Wednesday, September 28, 2011
Carnation Plaza Gardens: A Fond Look Back
With the imminent destruction of the Plaza Gardens looming, I thought it was time to do a tribute to this very special spot at Disneyland. The original bandstand that was located in this area was moved over to Adventureland to become part of Magnolia Park, leaving an opening at the end of Main Street for a place that guests could listen to live music. Thus, the Carnation Plaza Gardens.
Although it opened on August 18, 1956, the earliest photo in my collection is this first image dated May 1959, followed by a July 1963 view.
When it was recently announced at the D23 Expo that the Gardens were going bye-bye and being replaced by a Fantasy Faire Princess Meet-And-Greet, a minor rumbling ensued. What caused the ruckus over a parcel of land that rarely sees much guest traffic on a typical day?
I can't speak for everyone else, but for me, that's exactly why I loved it. It's one of the few remaining "undeveloped" parts of Disneyland where you can take a load off your feet and not be surrounded by a swarm of slobs running over your feet with strollers and swinging ten-ton souvenir bags loaded with plush.
The main outcry has been over the historic nature of the bandstand. Many legends of the music world have entertained guests here, including The Osmonds (before Marie had gotten her first Paper Roses):
and the list goes on: Artie Shaw, Benny Goodman, Harry James, Tex Benecke, and Cab Calloway. Besides the gifted professionals that played here, High School Bands, Choirs, Orchestras, and Dance Groups also entertained guests from the Plaza Gardens. I know because my High School Band played here back in 1980.
As you can see by the sign here, Vesey Walker & The Disneyland Band made this their home as well:
Guests were also able to get food and beverage from a walk-up counter located at the back of the wall here. Eventually, it was replaced by the Frontierland-themed pass-through and restroom area. Guests who were hungry would have to settle for the cart that sold turkey legs on Central Plaza after that change.
Another reason I feel the new Fantasy Faire is a blunder is because it's another blurring of the lines between lands. Each land has a special entrance, giving guests a sense of wonder as they pass underneath the arches or through the gate or over the drawbridge as they step into the magic.
The Tomorrowland remodel blunder of the past which stuck the Astro Orbiter smack-dab in the entrance only served to make Disneyland look more cramped. It broke any illusion guests were previously given about scale and chipped away at their sense of wonder. Sure, Walt stuck the House of the Future outside of the Tomorrowland gate originally, but he had it removed when the 1967 New Tomorrowland project was begun.

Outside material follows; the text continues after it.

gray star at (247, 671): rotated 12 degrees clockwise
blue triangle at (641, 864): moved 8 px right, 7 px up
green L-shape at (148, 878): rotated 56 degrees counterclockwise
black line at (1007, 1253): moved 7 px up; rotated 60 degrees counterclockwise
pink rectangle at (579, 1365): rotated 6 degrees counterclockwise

For what it is, Pixie Hollow was done very well, but it's still a meet-and-greet with a blatant push at the end for guests to buy merchandise. Tacky tacky. At least the Snow White Wishing Well is peaceful and gives guests a teaser of what lies beyond the Castle without any gimmicks or crass commercialism.

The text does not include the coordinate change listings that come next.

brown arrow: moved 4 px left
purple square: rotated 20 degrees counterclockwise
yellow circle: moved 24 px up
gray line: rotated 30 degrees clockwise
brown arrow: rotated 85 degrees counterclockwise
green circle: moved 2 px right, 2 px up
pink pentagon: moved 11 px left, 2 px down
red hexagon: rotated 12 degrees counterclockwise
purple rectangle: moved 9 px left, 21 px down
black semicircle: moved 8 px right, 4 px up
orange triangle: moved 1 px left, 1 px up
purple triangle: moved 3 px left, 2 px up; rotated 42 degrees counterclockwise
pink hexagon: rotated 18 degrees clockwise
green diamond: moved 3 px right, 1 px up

The folks at Disney have promised that the beloved Swing Dancing at Night will continue, but holding it in a Fantasyland Village inhabited by the Disney Princesses just doesn't have the same vibe. I view this as a half-hearted appeasement to keep the loyal few quiet. I realize that the majority of guests at Disneyland probably don't care about the history of the Plaza Gardens or its peaceful nature; they are probably excited about seeing something new, regardless of any of the reasons I've stated here. I also understand that it's a matter of dollars and cents; why not put something here that can generate revenue instead of just being dormant so much of the day?
If you have to ask, then you just don't get it. In the meantime, I'll be hunting down a new spot that the typical park patron avoids in their rush to buy another churro. Auf wiedersehen, Plaza Gardens. One day you're in...and then 55 years later, you're out. I will miss you.